As we mentioned earlier, rain gauges are quite useful for outdoor enthusiasts, but any weather enthusiast should have one in their kit. They also play an important role for meteorologists, during severe weather events the measurements from your rain gauge can be sent to the National Weather Service, where they use the data to issue more accurate reports.
How to Read Your Rain Gauge
If you have a digital gauge, it’s just as simple as reading the measurement from the display, but for analog rain gauges, it’s a bit different. While we suggest you visit this page on the CoCoRaHS website where they have a detailed guide, we’ll summarize the instructions here as well.
On the side of your gauge, you will see markings that indicate the amount of rain within. As rain falls, it will fill up the tube. What you will notice is that the surface of the rainwater appears curved, this is called a meniscus, which is caused by the liquid coming in contact with the sides of the tube. Read the measurement closest to the lowest point at the base of that curved surface, and you’ll have your measurement.
For analog rain gauges that allow for measuring the water content in the snow, typically, you’ll need to remove the inner cylinder and let the snow accumulate in the larger container. Then you will need to melt the snow to obtain an accurate reading. Read our guide here for more information on how to measure snowfall.
Proper Placement of a Rain Gauge
Your measurements aren’t going to be worth anything if you don’t place your rain gauge in the correct location. To put it in the simplest terms, keep it out in the open and off the ground. However, there are some more specific considerations to keep in mind:
- The general rule of thumb is to keep the rain gauge twice the distance away from the height of the nearest obstruction (e.g., placing a gauge 20 feet away from 10-foot tall trees).
- Place the gauge at least 2-5 feet off the ground on the side of a pole, with the top of the cylinder several inches above the top of the pole to prevent splash back.
- Make sure the top of the rain gauge is level.
- Keep the gauge away from sources of artificial precipitation that can affect the readings, such as sprinklers.
Types of Rain Gauges for Your Home
To learn more about the different types of rain gauges available on the market and to find the best rain gauge for your home, keep reading below.
Analog Rain Gauges
Analog rain gauges are the cheapest and most straightforward of the options.
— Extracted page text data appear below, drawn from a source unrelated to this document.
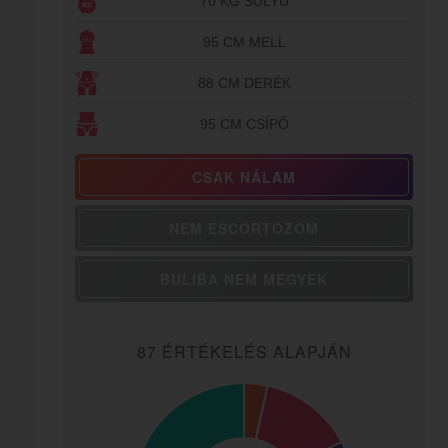
70 KG SÚLYÚ
95 CM MELL
88 CM DERÉK
95 CM CSÍPŐ
CSAK NÁLAM
NEM ESCORTOZOM
BULIBA NEM MEGYEK
87 ÉRTÉKELÉS ALAPJÁN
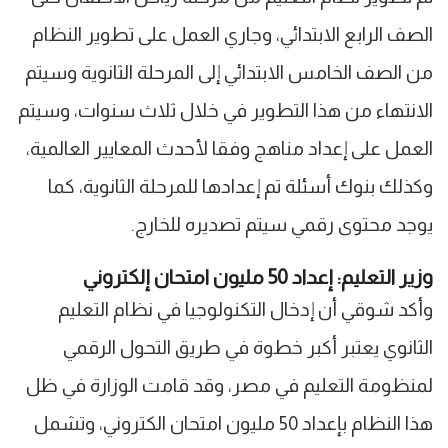
الصف الرابع الابتدائي، وجاري العمل على تطوير النظام
من الصف الخامس الابتدائي إلى المرحلة الثانوية وسيتم
الانتهاء من هذا التطوير في خلال ثلاث سنوات، وسيتم
العمل على إعداد مناهج وفقا لأحدث المعايير العالمية،
وكذلك بنوك أسئلة تم إعدادها للمرحلة الثانوية، كما
يوجد محتوى رقمي سيتم تصديره للخارج.
وزير التعليم: إعداد 50 مليون امتحان إلكتروني
وأكد شوقي أن إدخال التكنولوجيا في نظام التعليم
الثانوي يعتبر أكبر خطوة في طريق التحول الرقمي
لمنظومة التعليم في مصر، وقد قامت الوزارة في ظل
هذا النظام بإعداد 50 مليون امتحان الكتروني، وتشمل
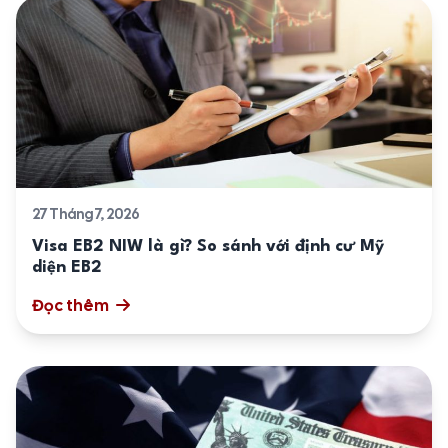
27 Tháng 7, 2026
Visa EB2 NIW là gì? So sánh với định cư Mỹ
diện EB2
Đọc thêm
They consist of either an acrylic or glass cylinder with measurements in inches and centimeters or millimeters.
Among analog gauges, we recommend the Stratus Precision Rain Gauge. While more expensive, this gauge is actually the recommended model for observers participating in the CoCoRaHS precipitation measurement network due to its top-tier accuracy.
Digital Rain Gauges
Digital rain gauges are more expensive than their analog counterparts but have the capability of being able to monitor rainfall without you having to read the gauge itself manually. In most cases, these gauges use what is called a “tipping bucket” mechanism. As rain falls, it drains from the funnel into these buckets. Each tip is tabulated (typically equal to a .01” per tip) and sent to the console.
While some digital rain gauges just measure precipitation, they aren’t as useful as a gauge that also measures temperature or other variables, like the La Crosse Technology 724-1710 Digital Rain Gauge with Thermometer. We recommend considering a digital rain gauge that can also measure temperature as well.
Home Weather Station Rain Gauges
Perhaps the best way to measure rain is through a personal weather station, which not only measures rainfall but also many other weather variables such as wind speed and direction, temperature, humidity, and barometric pressure. Take a look at our weather station reviews to see the top models on the market, or read our article on what is a weather station to learn more. Unlike most other types of rain gauges, a home weather station also allows you to monitor your readings over the internet thanks to built-in WiFi connectivity.
In the end, we recommend you consider this route instead of a digital rain gauge, as most personal weather stations are built to a higher level of quality compared to a digital rain gauge and they offer a lot more functionality.